The Goddess Kwan Yin, the Goddess of Compassion
by Tim Kavi
With her origins still being debated over, we can at least attest that Kwan means to inquire deeply and that Yin means to cry. This goddess is shown in many forms, but they all show her unique compassion and mercy. Many times you can see Kwan Yin as a slender woman in flowing white robes carrying a white lotus in her left hand which is a representation of purity and the ideal of womanhood. She might also be seen wearing ornaments to show her stature, or without them to show how modest she is.
Kwan Yin is also known as a “bringer of children”. Because of this, many images of her can be seen in homes and temples. In these instances, a large white veil will be covering her whole body and she could be seated on a lotus, rather than carrying one. Instead, a child will be in her arms, or the child will be seated near her. Sometimes you can see her with several children at once, which she is then known to be the “white-robed honored one”.

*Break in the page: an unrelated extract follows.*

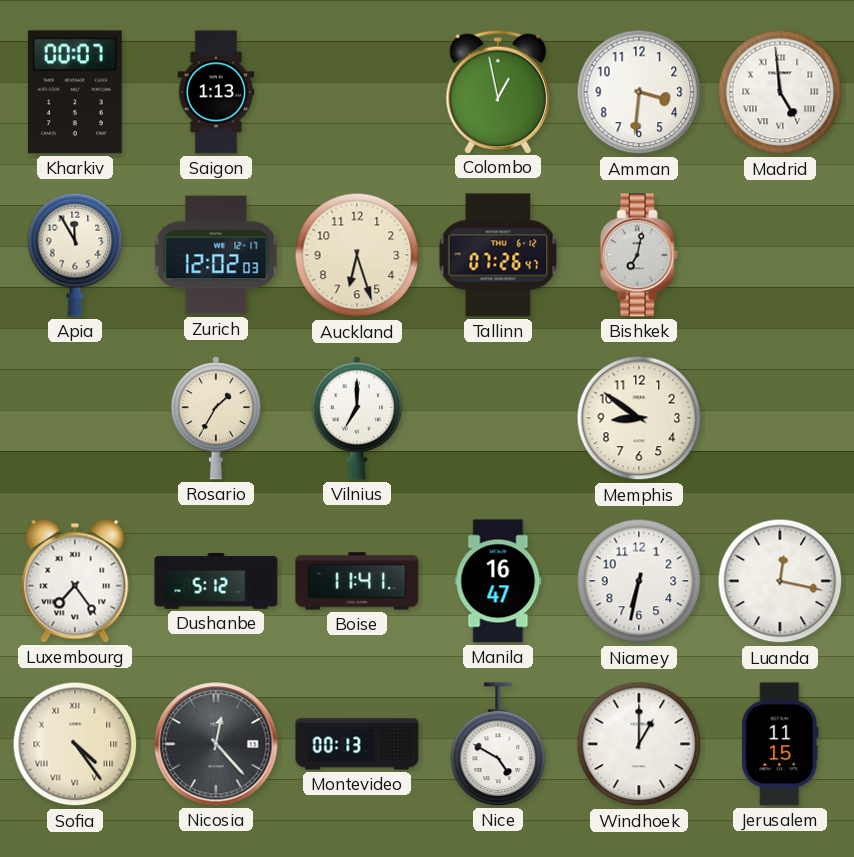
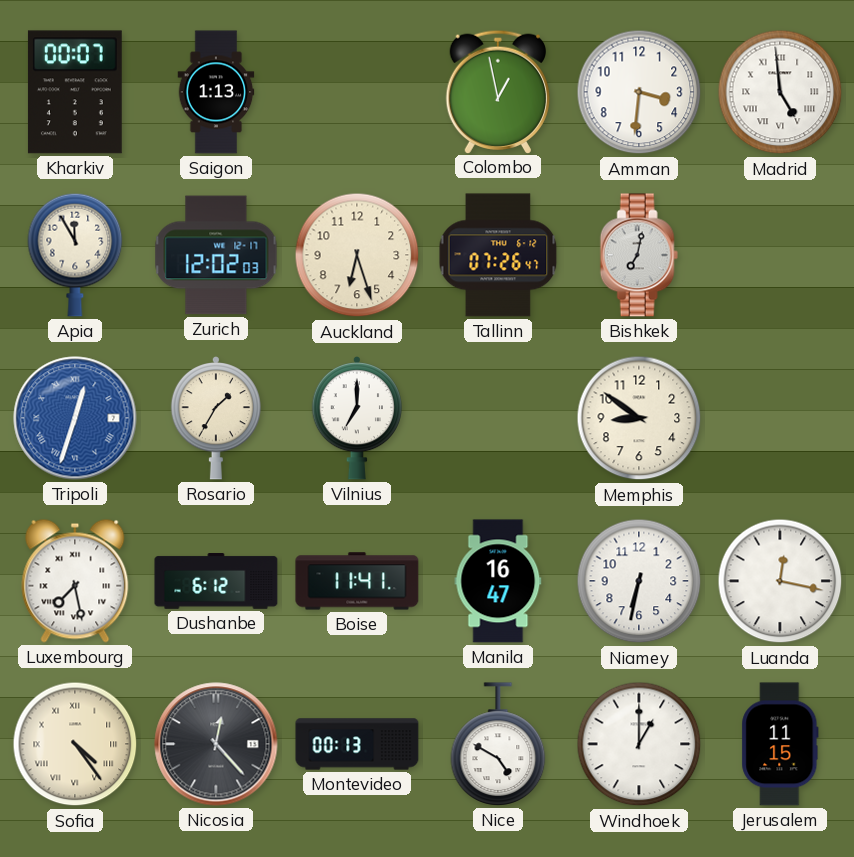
Tripoli: none -> 12:33
Luxembourg: 7:24 -> 7:28
Dushanbe: 5:12 -> 6:12
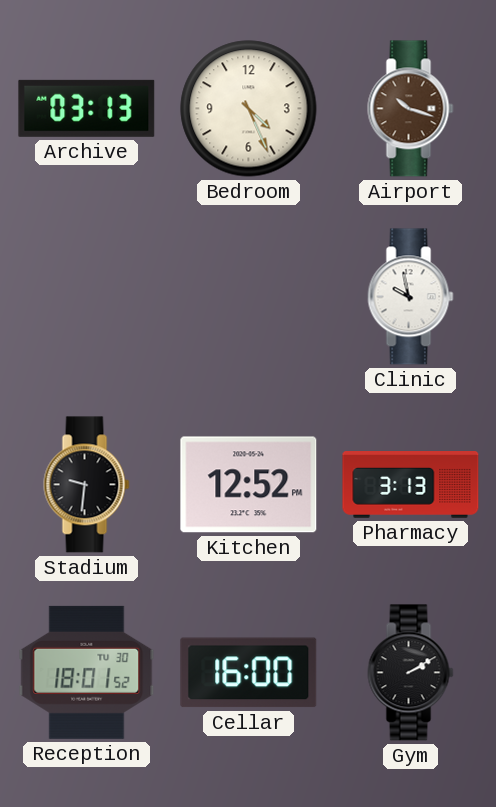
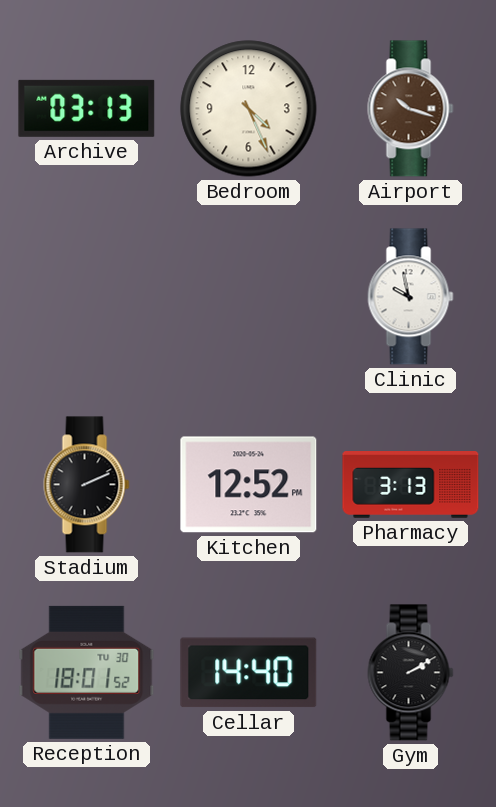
Stadium: 9:31 -> 2:11
Cellar: 16:00 -> 14:40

Many times you will see Kwan Yin with several hands, heads and eyes, plus a thousand arms. In the palms of each of her hands there will sometimes be an eye. This symbolizes her as the omnipresent “Divine Mother” being able to see in all directions at once and therefore all the problems of humanity. In this image she reaches out to everyone with her extreme compassion and mercy to help console all. Her name is also spelled Quan Yin, or Kuan Yin, and some scholars say that she is foreshadowed by, or is identical to an earlier deity named Avalokitasvara.